• [TASK REQUIREMENTS] Repeat exactly the lines below that lie between the line with "[Facebook] (23, 1971)" and the line with "Allgemeine Verkaufsbedingungen (100, 2212)", counting both of those lines as part of the answer.

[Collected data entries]
.....
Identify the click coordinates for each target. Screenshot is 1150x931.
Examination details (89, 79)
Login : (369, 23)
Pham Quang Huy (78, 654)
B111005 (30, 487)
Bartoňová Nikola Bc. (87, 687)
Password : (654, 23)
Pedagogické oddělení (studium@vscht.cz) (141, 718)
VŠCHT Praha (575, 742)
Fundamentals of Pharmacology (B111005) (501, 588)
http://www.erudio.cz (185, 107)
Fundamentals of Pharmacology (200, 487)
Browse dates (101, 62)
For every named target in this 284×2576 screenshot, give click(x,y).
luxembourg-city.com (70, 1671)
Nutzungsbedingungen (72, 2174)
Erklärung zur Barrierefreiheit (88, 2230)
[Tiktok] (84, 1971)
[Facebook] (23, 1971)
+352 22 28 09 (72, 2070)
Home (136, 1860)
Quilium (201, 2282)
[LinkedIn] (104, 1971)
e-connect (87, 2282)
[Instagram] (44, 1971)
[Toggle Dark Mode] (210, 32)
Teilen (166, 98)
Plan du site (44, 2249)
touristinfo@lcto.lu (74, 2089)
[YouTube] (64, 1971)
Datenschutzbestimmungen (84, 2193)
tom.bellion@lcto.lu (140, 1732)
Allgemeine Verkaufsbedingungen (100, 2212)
.....
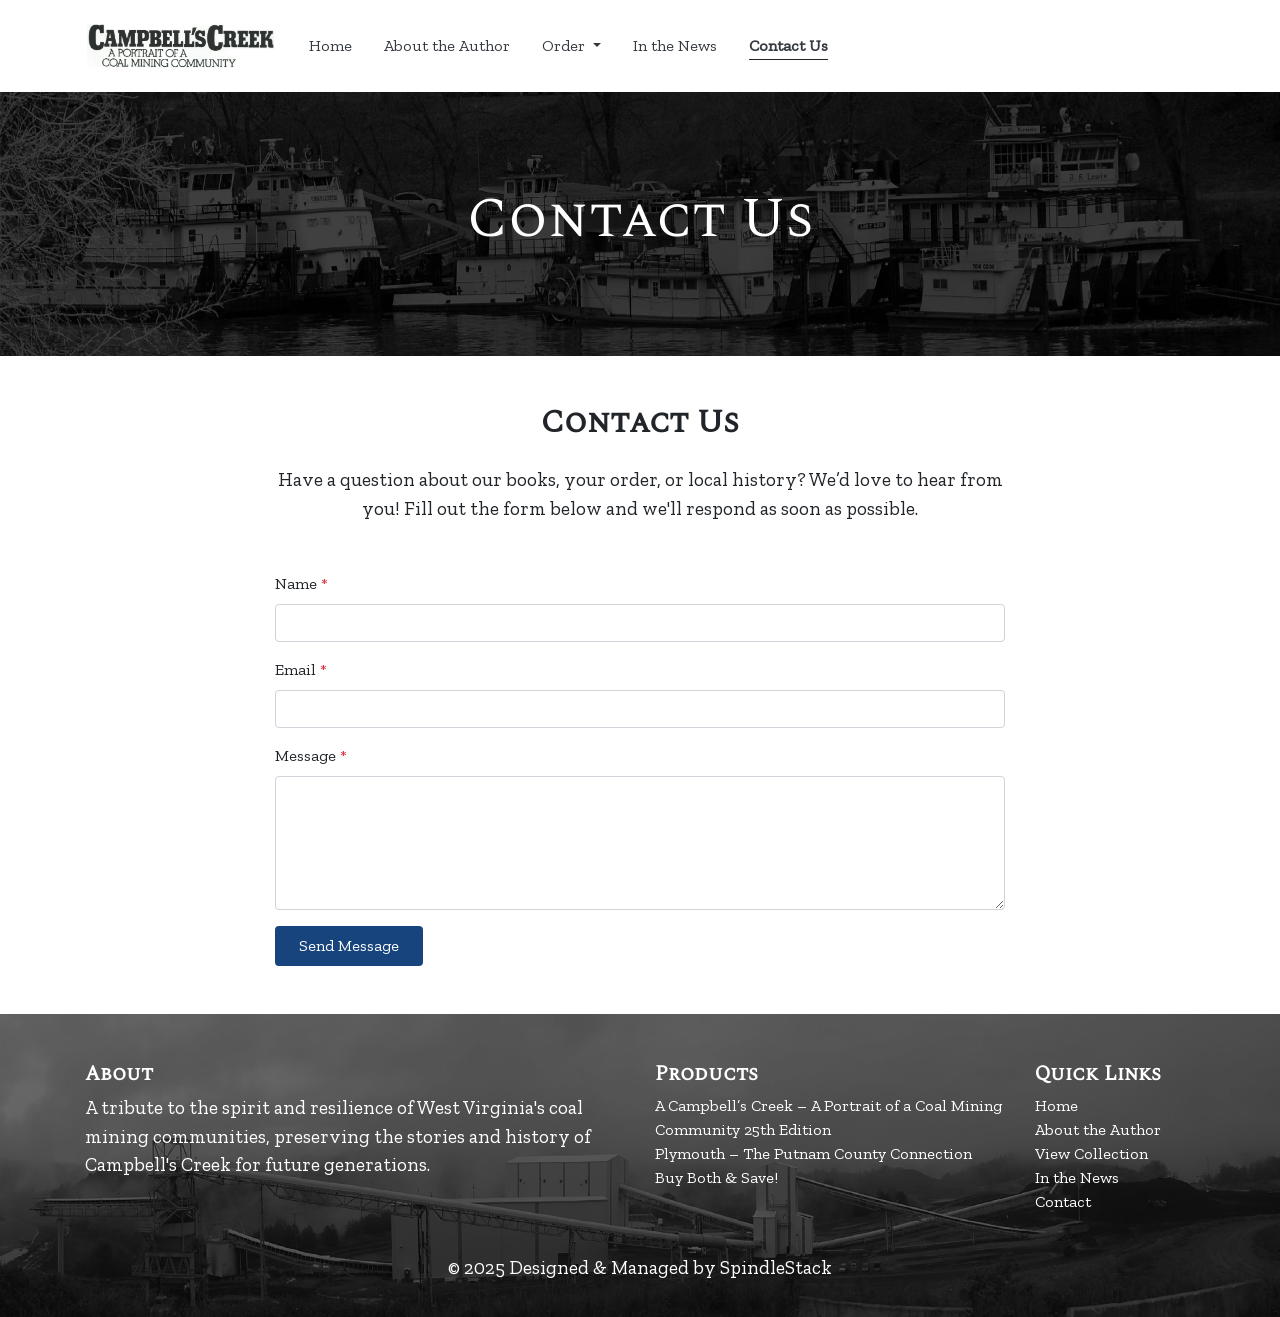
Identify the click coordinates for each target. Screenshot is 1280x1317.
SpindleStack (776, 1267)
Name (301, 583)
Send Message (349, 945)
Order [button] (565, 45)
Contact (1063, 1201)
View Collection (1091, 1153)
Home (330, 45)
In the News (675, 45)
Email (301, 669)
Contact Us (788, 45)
.....
• [RESULT BELOW]
[Facebook] (23, 1971)
+352 22 28 09 (72, 2070)
Home (136, 1860)
Quilium (201, 2282)
[LinkedIn] (104, 1971)
e-connect (87, 2282)
[Instagram] (44, 1971)
[Toggle Dark Mode] (210, 32)
Teilen (166, 98)
Plan du site (44, 2249)
touristinfo@lcto.lu (74, 2089)
[YouTube] (64, 1971)
Datenschutzbestimmungen (84, 2193)
tom.bellion@lcto.lu (140, 1732)
Allgemeine Verkaufsbedingungen (100, 2212)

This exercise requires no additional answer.